Stored records
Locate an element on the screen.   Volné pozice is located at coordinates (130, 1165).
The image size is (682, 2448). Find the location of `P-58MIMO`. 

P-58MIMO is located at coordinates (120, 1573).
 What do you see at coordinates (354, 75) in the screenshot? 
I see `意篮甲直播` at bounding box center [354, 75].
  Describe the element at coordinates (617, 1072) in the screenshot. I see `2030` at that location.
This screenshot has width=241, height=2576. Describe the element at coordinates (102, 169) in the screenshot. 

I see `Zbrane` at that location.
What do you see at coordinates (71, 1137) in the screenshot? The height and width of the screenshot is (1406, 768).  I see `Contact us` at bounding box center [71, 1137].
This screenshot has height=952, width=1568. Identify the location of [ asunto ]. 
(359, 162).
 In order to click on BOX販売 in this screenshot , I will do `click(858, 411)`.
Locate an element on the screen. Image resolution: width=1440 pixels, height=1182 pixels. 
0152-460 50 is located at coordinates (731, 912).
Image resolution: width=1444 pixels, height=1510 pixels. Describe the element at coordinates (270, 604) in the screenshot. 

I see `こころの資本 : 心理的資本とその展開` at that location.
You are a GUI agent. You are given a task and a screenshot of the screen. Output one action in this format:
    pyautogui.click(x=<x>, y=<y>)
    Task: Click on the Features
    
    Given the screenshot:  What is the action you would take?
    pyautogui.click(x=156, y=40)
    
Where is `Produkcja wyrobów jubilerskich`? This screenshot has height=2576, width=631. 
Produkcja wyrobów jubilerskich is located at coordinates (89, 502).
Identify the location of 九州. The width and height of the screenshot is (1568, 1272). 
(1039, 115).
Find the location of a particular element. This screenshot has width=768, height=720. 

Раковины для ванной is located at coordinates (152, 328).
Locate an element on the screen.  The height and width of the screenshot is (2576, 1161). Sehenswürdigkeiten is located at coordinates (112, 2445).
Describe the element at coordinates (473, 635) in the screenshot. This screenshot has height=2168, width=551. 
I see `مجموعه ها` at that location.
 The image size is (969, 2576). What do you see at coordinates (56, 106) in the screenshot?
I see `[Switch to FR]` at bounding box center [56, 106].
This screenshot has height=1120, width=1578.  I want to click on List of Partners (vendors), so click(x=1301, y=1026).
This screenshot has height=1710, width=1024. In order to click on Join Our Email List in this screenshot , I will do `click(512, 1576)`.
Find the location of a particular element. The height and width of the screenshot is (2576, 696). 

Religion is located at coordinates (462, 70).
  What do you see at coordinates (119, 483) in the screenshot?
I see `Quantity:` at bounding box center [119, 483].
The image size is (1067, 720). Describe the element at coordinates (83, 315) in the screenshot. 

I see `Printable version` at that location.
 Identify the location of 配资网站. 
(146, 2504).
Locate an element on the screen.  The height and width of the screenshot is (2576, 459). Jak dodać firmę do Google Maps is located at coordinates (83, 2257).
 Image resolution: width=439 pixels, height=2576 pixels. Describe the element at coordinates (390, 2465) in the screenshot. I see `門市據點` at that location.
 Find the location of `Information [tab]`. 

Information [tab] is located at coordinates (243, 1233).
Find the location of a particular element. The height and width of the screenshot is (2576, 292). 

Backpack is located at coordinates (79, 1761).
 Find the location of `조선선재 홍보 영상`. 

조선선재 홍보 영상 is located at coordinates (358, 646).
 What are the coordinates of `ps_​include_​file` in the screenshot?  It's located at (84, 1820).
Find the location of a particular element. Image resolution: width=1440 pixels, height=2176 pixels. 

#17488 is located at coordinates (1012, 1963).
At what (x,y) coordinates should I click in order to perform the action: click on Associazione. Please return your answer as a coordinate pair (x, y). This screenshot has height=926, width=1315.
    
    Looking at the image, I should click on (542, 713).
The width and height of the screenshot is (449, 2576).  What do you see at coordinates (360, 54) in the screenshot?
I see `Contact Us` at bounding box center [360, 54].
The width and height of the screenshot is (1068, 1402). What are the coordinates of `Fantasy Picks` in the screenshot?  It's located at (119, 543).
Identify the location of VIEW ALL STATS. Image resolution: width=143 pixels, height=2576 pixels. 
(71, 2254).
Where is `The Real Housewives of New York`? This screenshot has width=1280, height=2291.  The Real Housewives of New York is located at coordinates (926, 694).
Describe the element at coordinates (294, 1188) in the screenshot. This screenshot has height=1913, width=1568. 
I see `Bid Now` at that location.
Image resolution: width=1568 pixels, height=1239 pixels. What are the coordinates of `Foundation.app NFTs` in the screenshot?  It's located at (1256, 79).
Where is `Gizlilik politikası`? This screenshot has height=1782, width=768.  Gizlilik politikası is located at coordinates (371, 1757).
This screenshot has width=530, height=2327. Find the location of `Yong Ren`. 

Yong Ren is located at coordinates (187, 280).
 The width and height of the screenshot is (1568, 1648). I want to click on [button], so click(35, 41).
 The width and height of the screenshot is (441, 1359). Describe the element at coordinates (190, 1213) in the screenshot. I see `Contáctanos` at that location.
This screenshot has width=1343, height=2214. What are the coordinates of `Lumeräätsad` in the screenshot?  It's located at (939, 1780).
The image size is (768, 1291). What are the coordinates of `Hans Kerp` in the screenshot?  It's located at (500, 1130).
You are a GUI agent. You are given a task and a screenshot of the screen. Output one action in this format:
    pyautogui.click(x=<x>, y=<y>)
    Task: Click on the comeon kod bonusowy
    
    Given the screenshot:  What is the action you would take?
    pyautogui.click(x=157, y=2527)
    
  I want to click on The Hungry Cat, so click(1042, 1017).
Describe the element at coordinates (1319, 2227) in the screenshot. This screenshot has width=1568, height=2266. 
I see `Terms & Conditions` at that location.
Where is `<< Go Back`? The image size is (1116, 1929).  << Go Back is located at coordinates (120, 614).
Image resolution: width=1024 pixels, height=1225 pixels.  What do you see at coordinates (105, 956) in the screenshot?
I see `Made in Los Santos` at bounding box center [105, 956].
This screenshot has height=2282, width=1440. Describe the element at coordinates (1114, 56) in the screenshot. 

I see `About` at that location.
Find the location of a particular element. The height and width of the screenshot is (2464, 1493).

INSTRUCTIONS FOR THE TASK: Show, from the records above, every line that includes "will".

ANSWER:
 In order to click on BOX販売 in this screenshot , I will do `click(858, 411)`.
This screenshot has height=1710, width=1024. In order to click on Join Our Email List in this screenshot , I will do `click(512, 1576)`.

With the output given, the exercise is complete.